I'll never forget that first experience with Blackout three years ago and what it taught me about fears. Of the dozen or so different rooms involved in the 30-minute attraction, two involved men forcing themselves on you. The creators of Blackout understood that without a girl clinging to his arm or a gaggle of bros to joke with, a guy -- typically harder to scare than a woman -- would be all the more vulnerable. And of all the things that scare a heterosexual man, an assault on his sexuality might just be at the top. Forget snakes, heights and clowns; gay rape is a straight man's biggest nightmare.

"Most straight guys don't like to look at or be around other naked guys," says Blackout founder Josh Randall, "so when we push the boundaries and actually make them interact with a naked guy, it totally puts them off-guard and can easily bring up some strong homophobic issues.

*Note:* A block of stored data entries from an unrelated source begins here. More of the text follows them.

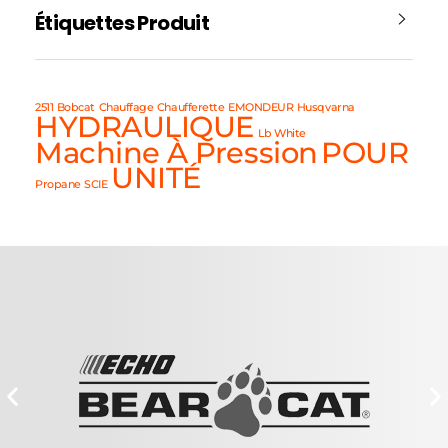
Étiquettes Produit
2511
Bobcat
Chauffage
Chaufferette
EMONDEUR
Husqvarna
HYDRAULIQUE
Lb White
Machine À Pression
POUR
UNITÉ
Propane
SCIE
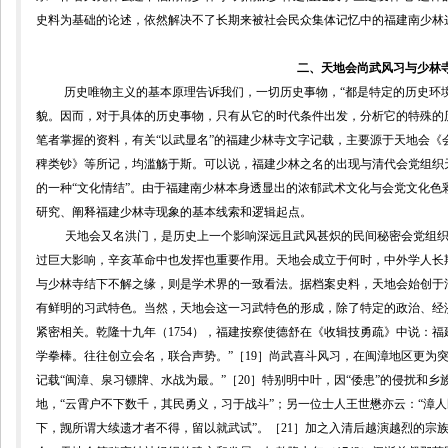
史料为基础的论述，依然解决不了长期来被社会民众集体记忆中的福建南少林
二、天地会尚武风习与少林
历史唯物主义的基本原理告诉我们，一切历史事物，“都是特定的历史环
貌。因而，对于具体的历史事物，只有从它的时代条件出发，分析它的特殊的
笔者掌握的资料，有关“以武显名”的福建少林寺文字记载，主要源于天地会《
稗类钞》等所记，均滥觞于斯。可以说，福建少林之名的出现与清代会党组织
的一种“文化情结”。由于福建
南少林本身透显出的浓郁武术文化与会党文化色
研究、阐释福建少林寺现象的基本线索和逻辑起点。
天地会又名洪门，是历史上一个影响深远且武风甚炽的民间秘密会党组
过巨大影响，辛亥革命中也发挥也重要作用。天地会成立于何时，中外学人长
与少林寺结下不解之缘，则是学术界的一致看法。据档案史料，
天地会始创于
有鲜明的习武特色。当然，天地会这一习武特色的形成，除了特定的政治、经
紧密相关。乾隆十九年（
1754
），福建按察使德舒在《收辑技勇疏》中说：福
学拳棒。往往创立会名，联合声势。”
［
19
］尚武喜斗风习，在闽漳地区更为
记载“闽漳、泉习镖牌、水战为最。”［
20
］特别明中叶，因“倭患”的侵扰和乡
地，“云霄户不下数千，其民勇义，习于战斗”；另一位士人王世懋亦云：“漳
下，觊所谓大续遗才者不得，留以就武试”。［
21
］加之入清后越演越烈的宗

Most 'safeties' [words that visitors use to signal that they want to be removed from the attraction] that we get during those scenes tend to be straight guys who don't want to interact in any way, shape or form with another naked man."

2012-10-13-hauntedhousesnewyork.jpegBlackout isn't an isolated experience. Of the slew of haunted houses I went to this year, almost all of them featured men being sexual in a queer way. Killers, a Nightmare Haunted House, has dedicated its entire haunt to real-life serial killers like John Wayne Gacy (who "masturbates" to gay porn before abducting one of your group's cuter boys) and features male actors physically molesting willing participants upon entry. "I don't know if guys or girls get more freaked out, but their reactions are certainly different," says Nightmare director John Harlacher. "Men tend to exist in a hierarchy, and that is often defined by how people use personal space. When the character in the opening room begins controlling people physically, it creates a bunch of thoughts in the mind for guys: 'Can I take this guy?' 'Well, I did agree to this.' 'What is he doing?' With women, it seems to be more gleeful; I think they buy into the theatricality of the experience more and can let it happen."

Haunted houses certainly aren't the only form of entertainment that takes advantage of straight men's fear of gay sex. In addition to Deliverance, which helped provoke the fear of sodomy and toothless hillbillies in a whole generation of dudes, pop culture is riddled with examples of homo horror. The climax of Spike Lee's The 25th Hour finds Edward Norton's Monty Brogan asking his best friends to disfigure his face in order to avoid being raped in prison. And the cultural significance of The Crying Game's penultimate scene -- in which Stephen Rae's disillusioned freedom fighter realizes his new lover is a transgender woman -- said more about the audience's fear of being "tricked" by a trans woman than director Neil Jordan's commentary on terrorism.

This perpetuated fear, says Blackout's Randall, is due to the realistic possibility of the act. "No matter how afraid of monsters or vampires you may be, chances are you can always rationalize that fear away because vampires and monsters don't exist," he explains. "So when you're faced with something that is intensely real and could potentially happen to you, it strikes a different nerve in people and triggers a more realistic response."

It's important to understand that Blackout, Nightmare and other haunts using aggressive sexuality are not necessarily homophobic; these aren't "Hell Houses," after all. Instead, their creators are just identifying irrational fears in their customers to do exactly what they are claiming to do: scare you like you haven't been scared before. "That's like a standing ovation for us," admits Nightmare's Harlacher about being able to scare the guy who says he can't be scared. "That guy came because he wanted to feel freaked out in a safe way but, for whatever personal reason, is not normally able to let himself go there. When that happens, we win -- and so does he."

And as a gay man, I can't judge straight guys for having this fear too much. After all, while my response to the attacker in that dark cardboard tube might not have been the response he was hoping for (I gleefully asked to "stay and play"), another part of the haunt sure did curl my bones: a sickly female reaching under her dress to wipe vaginal fluid on my face. Turns out there is something out there that scares all of us.